Ocean Optics LIBS IDs Fake Antiques
DUNEDIN, Fla., Aug. 25, 2010 — To separate authentic ceramic antiques from fakes, nationally recognized antiques appraiser Guan Haisen has employed an Ocean Optics LIBS system, with QE65000 spectrometer, to help him identify artificially aged ceramics and artifacts.
Using an Ocean Optics LIBS system, antiques appraiser Guan Haisen examines an antique vase. (Photo: Ocean Optics).
Utilized in China’s Beijing Antique City, the LIBS system employs a laser to ‘burn’ away a very tiny area (invisible to the naked eye) of the object under test, which causes a plasma to form. The plasma is then analyzed for the key elements of interest, including chemicals used to simulate the process of aging. The entire process takes less than 30 seconds.
While the ceramics examination industry in China currently relies heavily on the appraiser’s knowledge and experience, LIBS analysis can now bring a level of technical accuracy to antique identification. Haisen has used LIBS to augment his expertise and obtain more accurate results. The new form of scientific verification is anticipated to be the standard practice.

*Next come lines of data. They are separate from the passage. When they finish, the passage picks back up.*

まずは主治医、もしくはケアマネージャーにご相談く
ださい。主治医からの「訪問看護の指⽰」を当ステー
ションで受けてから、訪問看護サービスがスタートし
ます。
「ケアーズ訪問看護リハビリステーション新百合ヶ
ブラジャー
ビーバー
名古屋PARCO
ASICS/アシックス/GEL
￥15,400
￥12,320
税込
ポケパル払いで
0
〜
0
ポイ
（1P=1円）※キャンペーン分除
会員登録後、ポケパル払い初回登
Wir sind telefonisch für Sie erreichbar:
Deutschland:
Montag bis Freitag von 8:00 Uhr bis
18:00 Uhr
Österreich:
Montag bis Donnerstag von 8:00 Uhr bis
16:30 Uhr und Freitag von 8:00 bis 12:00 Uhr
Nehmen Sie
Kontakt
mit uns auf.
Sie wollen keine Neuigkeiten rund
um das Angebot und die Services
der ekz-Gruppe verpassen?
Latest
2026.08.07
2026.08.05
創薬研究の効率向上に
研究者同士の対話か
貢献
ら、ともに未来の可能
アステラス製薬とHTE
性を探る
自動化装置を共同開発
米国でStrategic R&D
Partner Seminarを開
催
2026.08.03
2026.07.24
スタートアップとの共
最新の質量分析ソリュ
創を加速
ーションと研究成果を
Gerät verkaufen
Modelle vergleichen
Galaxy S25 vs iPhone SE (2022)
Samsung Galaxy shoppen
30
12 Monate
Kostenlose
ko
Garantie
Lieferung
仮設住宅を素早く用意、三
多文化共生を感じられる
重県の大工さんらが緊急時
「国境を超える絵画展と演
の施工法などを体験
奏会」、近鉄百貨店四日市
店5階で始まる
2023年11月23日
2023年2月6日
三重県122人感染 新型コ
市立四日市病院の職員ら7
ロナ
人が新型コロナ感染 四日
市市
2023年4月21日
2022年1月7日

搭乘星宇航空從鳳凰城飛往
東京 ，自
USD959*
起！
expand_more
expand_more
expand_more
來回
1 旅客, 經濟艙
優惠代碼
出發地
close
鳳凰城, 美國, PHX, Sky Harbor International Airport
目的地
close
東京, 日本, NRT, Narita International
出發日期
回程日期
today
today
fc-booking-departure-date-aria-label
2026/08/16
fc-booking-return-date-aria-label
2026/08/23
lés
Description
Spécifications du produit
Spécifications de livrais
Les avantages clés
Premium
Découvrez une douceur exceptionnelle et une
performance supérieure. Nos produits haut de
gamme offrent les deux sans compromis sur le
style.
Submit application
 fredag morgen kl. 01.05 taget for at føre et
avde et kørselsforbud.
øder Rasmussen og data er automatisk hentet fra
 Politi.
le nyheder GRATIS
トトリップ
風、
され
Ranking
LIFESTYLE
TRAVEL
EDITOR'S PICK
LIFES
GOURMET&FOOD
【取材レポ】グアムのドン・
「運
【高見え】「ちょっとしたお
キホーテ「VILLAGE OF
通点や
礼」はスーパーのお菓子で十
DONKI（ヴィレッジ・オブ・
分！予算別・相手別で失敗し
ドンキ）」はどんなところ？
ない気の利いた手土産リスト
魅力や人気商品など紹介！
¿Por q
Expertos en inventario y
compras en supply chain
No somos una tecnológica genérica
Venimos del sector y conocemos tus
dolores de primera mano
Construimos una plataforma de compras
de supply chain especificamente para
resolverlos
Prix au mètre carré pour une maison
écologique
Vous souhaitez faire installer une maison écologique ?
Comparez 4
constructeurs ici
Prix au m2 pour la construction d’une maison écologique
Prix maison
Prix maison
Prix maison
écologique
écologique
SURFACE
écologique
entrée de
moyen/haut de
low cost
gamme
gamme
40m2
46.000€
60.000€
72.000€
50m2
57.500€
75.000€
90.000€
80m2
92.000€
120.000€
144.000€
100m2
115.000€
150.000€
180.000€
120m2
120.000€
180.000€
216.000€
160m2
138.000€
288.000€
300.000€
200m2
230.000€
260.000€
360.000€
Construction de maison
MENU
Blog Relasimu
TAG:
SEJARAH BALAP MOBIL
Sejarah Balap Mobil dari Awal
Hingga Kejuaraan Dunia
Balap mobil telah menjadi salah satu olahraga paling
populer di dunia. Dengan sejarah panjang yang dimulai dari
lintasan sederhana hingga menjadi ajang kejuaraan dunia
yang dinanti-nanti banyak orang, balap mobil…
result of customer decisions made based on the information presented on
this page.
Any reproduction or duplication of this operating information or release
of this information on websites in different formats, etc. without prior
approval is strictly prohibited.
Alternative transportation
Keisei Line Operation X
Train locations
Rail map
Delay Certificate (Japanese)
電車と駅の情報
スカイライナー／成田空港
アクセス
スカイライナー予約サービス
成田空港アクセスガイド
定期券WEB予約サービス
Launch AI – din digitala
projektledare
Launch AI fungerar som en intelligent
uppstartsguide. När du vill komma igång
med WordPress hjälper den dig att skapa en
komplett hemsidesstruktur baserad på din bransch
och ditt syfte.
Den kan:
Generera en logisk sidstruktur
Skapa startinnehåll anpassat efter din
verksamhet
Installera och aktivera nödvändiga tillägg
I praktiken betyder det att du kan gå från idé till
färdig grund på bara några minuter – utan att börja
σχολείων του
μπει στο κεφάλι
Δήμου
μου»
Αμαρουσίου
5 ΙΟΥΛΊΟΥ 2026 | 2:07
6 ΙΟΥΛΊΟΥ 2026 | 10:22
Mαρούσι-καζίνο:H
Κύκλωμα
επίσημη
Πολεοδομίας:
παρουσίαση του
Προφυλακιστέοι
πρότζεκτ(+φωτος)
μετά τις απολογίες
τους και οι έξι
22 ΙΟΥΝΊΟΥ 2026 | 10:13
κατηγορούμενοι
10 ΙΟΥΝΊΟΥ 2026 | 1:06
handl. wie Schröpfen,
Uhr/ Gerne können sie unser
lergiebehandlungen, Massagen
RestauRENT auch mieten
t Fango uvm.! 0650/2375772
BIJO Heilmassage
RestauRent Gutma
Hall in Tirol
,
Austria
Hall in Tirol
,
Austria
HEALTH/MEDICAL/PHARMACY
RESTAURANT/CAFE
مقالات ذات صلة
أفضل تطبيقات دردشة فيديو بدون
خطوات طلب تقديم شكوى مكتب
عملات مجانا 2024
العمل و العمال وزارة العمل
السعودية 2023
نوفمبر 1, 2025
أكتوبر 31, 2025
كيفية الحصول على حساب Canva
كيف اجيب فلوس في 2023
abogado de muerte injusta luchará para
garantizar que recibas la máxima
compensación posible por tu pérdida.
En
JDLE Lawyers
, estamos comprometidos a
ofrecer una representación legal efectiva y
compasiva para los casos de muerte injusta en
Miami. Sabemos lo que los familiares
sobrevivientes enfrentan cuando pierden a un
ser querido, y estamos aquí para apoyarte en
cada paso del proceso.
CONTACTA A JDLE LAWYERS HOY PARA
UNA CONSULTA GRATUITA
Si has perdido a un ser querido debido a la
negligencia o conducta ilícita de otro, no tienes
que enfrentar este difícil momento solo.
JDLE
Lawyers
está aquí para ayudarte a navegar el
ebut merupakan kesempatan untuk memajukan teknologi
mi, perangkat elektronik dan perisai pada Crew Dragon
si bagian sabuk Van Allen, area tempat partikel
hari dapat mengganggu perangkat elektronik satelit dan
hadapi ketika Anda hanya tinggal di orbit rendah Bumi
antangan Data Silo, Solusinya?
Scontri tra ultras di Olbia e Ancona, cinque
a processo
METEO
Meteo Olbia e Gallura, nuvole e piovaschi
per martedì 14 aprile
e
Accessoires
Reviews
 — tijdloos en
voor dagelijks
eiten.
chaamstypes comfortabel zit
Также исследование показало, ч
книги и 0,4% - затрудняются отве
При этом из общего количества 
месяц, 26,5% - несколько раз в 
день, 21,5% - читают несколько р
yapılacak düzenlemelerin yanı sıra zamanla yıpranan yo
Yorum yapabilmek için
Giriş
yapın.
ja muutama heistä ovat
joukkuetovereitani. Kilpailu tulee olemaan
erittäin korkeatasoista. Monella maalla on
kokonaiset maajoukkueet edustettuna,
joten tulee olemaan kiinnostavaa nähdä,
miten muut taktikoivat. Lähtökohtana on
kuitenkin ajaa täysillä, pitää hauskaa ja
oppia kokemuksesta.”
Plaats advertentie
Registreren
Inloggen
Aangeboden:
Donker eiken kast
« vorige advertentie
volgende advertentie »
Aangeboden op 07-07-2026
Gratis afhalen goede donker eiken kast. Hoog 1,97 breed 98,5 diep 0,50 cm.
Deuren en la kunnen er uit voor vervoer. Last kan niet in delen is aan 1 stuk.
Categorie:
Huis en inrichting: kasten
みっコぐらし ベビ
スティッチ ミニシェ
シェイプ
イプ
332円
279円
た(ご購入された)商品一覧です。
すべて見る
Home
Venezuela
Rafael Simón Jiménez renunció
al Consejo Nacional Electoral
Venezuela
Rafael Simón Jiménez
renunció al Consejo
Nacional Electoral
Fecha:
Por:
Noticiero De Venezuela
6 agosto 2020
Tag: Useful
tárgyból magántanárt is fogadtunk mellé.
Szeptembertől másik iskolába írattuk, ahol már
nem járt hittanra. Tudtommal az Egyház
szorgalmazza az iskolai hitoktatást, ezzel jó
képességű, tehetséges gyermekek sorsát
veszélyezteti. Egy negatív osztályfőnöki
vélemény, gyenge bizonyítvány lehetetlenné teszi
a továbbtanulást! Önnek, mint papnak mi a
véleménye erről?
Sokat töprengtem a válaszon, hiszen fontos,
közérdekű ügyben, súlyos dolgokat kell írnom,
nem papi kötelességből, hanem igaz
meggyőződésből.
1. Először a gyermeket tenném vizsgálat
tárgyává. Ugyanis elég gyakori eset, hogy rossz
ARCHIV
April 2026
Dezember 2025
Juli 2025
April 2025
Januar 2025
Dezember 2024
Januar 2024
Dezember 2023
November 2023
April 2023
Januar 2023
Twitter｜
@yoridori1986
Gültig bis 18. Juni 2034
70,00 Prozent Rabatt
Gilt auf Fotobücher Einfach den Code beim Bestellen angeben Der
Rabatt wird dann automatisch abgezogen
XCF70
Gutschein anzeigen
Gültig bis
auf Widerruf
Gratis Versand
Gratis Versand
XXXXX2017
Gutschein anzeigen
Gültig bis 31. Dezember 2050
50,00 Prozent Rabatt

The accuracy of the spectrometer and software were vital to Haisen when selecting a system for the relatively new application. Portability and accuracy in the field were also considerations as the appraiser often travels to the object rather than ship delicate items to the lab. In addition, the company’s flexibility allowed Haisen to design a new configuration of the LIBS system to meet his needs.
The LIBS system is also used for RoHS screening, gem origin determination and elemental determinations in mixed powders.
A supplier of solutions for optical sensing, Ocean Optics manufactures chemical sensors, analytical instrumentation, optical fibers, metrology products and optics.